My trouble with Apple is that they never seem to finish anything any longer. I understand that they're big and important now, but the bugs are bigger and more frequent now. Pleasing the whole population by adding feature-after-feature, while ignoring the bug list just screams Adobe.
Apple does seem to test, when they feel like it, which is better than Google. Google only seem to test while they're creating their software. I have a 2013 Google Nexus 7 tablet with Android version 4.4.2 on it, and it seems to have all sorts of little issues which make the tablet unlikeable. Those little issues of course, are exacerbated by little issues in third party software.
I'm still having silly issues with (Mac) OS X 10.8.5, and 10.9.4 isn't ready yet, so I'm not moving. Equally, iOS 7.x seems buggy but Apple leaves mobile users hanging in the breeze quite often, security issues and all.
One thing that struck me that Apple gets it again is the mobile hotspot functionality that you can start from your Mac running Yosemite. When I use my iPhone 5c as a mobile hotspot, they have the cheesy little links icon to show that Apple products are happy together--at least, when they work together. (Do I seem more bitchy than usual? I'm not sure the lack of sleep is helping.)
For developers, the Swift language seems to be quite useful. The one thing that will cause resistance is that it's not one of the already-established languages. Microsoft copied a lot of Java to create C# but they had developers stuck in their development platform. Google has been grooming developers with their summer coding programs. Apple has often been knocking heads with developers, rather than courting them.
Mind you, Objective-C is a fine language, and it's been around since the mid-1980s. Apple extended it to work with C++ somewhat in Objective-C 2.0. Naturally, in the mid-1980s, C++ wasn't much. People were still coding in Pascal and making the switch to C.
However, all of those iOS game developers will like where Swift is going because of its interactivity, if it doesn't slow down performance or throughput in development.

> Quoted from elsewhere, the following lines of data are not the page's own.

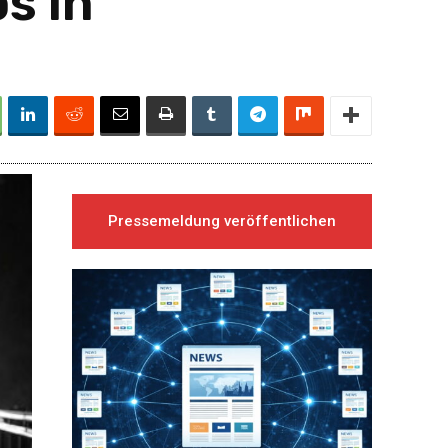
s in
Pressemeldung veröffentlichen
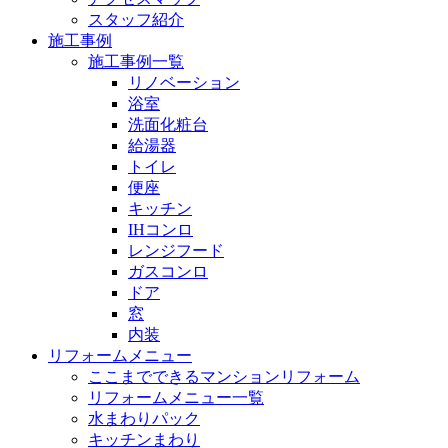
スタッフ紹介
施工事例
施工事例一覧
リノベーション
浴室
洗面化粧台
給湯器
トイレ
便座
キッチン
IHコンロ
レンジフード
ガスコンロ
ドア
窓
内装
リフォームメニュー
ここまでできるマンションリフォーム
リフォームメニュー一覧
水まわりパック
キッチンまわり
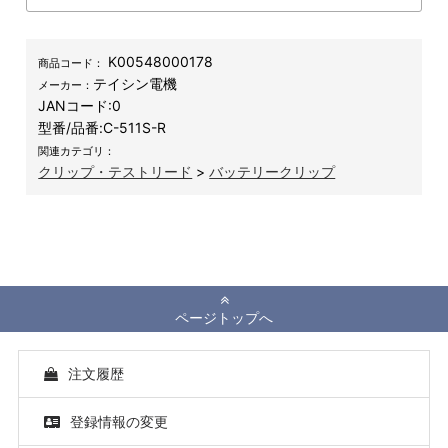
K00548000178
商品コード：
テイシン電機
メーカー：
JANコード:
0
型番/品番:
C-511S-R
関連カテゴリ：
クリップ・テストリード
>
バッテリークリップ
ページトップへ
注文履歴
登録情報の変更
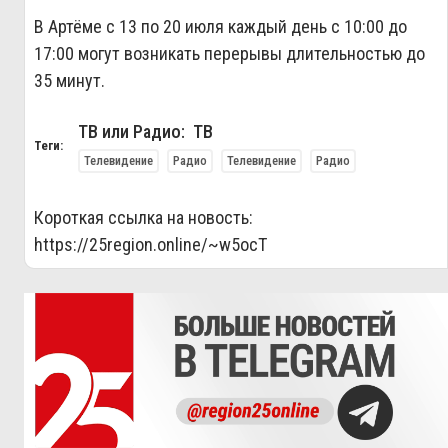
В Артёме с 13 по 20 июля каждый день с 10:00 до
17:00 могут возникать перерывы длительностью до
35 минут.
ТВ или Радио: ТВ
Теги:
Телевидение
Радио
Телевидение
Радио
Короткая ссылка на новость:
https://25region.online/~w5ocT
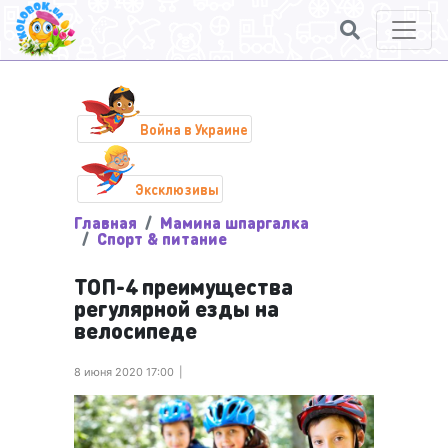
Война в Украине
Эксклюзивы
Главная
Мамина шпаргалка
Спорт & питание
ТОП-4 преимущества
регулярной езды на
велосипеде
8 июня 2020 17:00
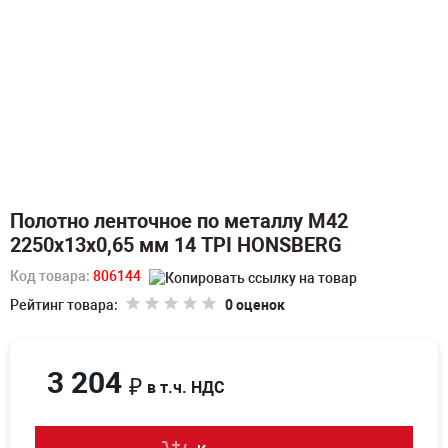
Полотно ленточное по металлу M42
2250х13х0,65 мм 14 TPI HONSBERG
Код товара:
806144
Рейтинг товара:
0 оценок
3 204
₽
в т.ч. НДС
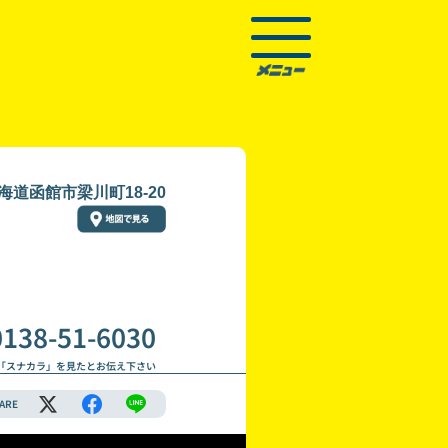
海道函館市梁川町18-20
0138-51-6030
「スナカラ」を見たとお伝え下さい
ARE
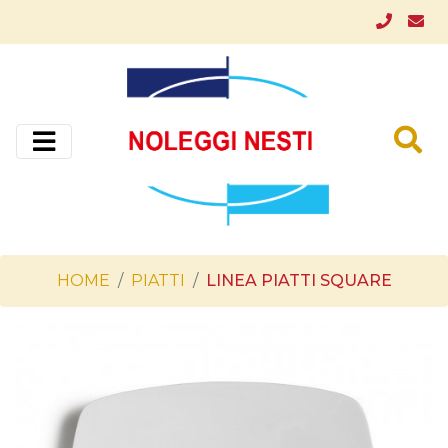
HOME
PIATTI
LINEA PIATTI SQUARE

Remember CASE tools? Magic has its price.
I look forward to updating quite a lot and getting my hands dirty. I haven't done much independent development for a while, and if Swift can re-kindle my interest, all the better.
What if Apple was in your car, your house, and on everything mobile you had? Would it be a nightmare or a dream or both? My history with the company says that it would be both. "Two steps forward, one step back." always seems to apply.
On the other hand, I don't see Google being much different, just in a different form. However, they have to deal with everyone who wants to create something from their open source code and still call it Android. By the way, have you seen anyone using a Chrome OS computer? I have not, though I expect my near future proximity to the San Francisco Bay Area may change that. (It's odd to see the new Maps for OS X practically pointing to my new home.) It's just that a lot of the country is still not connected so well. Google doesn't get that. Apple doesn't get that.